Copy the records below exactly, from the line containing "The Black Swan" through the last line, and leave out every picture.

(Information shown Opens)

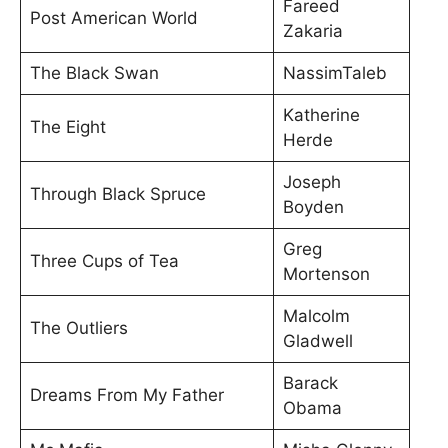
Fareed
Post American World
Zakaria
The Black Swan
NassimTaleb
Katherine
The Eight
Herde
Joseph
Through Black Spruce
Boyden
Greg
Three Cups of Tea
Mortenson
Malcolm
The Outliers
Gladwell
Barack
Dreams From My Father
Obama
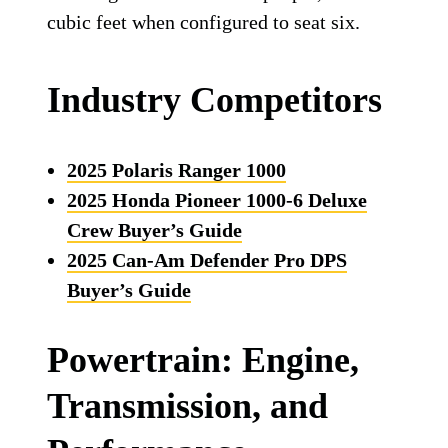
cubic feet when configured to seat six.
Industry Competitors
2025 Polaris Ranger 1000
2025 Honda Pioneer 1000-6 Deluxe
Crew Buyer’s Guide
2025 Can-Am Defender Pro DPS
Buyer’s Guide
Powertrain: Engine,
Transmission, and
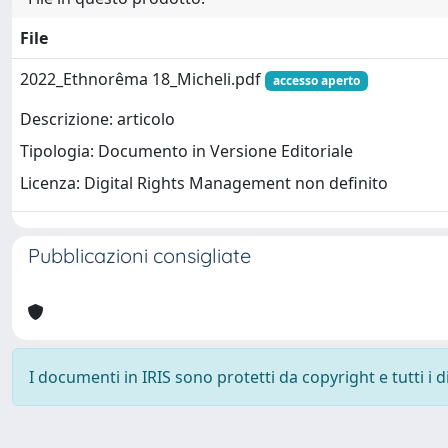
File
2022_Ethnorêma 18_Micheli.pdf
accesso aperto
Descrizione: articolo
Tipologia: Documento in Versione Editoriale
Licenza: Digital Rights Management non definito
Pubblicazioni consigliate
I documenti in IRIS sono protetti da copyright e tutti i di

(Information shown Closes)

▶ **The answer**:
The Black Swan
NassimTaleb
Katherine
The Eight
Herde
Joseph
Through Black Spruce
Boyden
Greg
Three Cups of Tea
Mortenson
Malcolm
The Outliers
Gladwell
Barack
Dreams From My Father
Obama
cubic feet when configured to seat six.
Industry Competitors
2025 Polaris Ranger 1000
2025 Honda Pioneer 1000-6 Deluxe
Crew Buyer’s Guide
2025 Can-Am Defender Pro DPS
Buyer’s Guide
Powertrain: Engine,
Transmission, and
File
2022_Ethnorêma 18_Micheli.pdf
accesso aperto
Descrizione: articolo
Tipologia: Documento in Versione Editoriale
Licenza: Digital Rights Management non definito
Pubblicazioni consigliate
I documenti in IRIS sono protetti da copyright e tutti i di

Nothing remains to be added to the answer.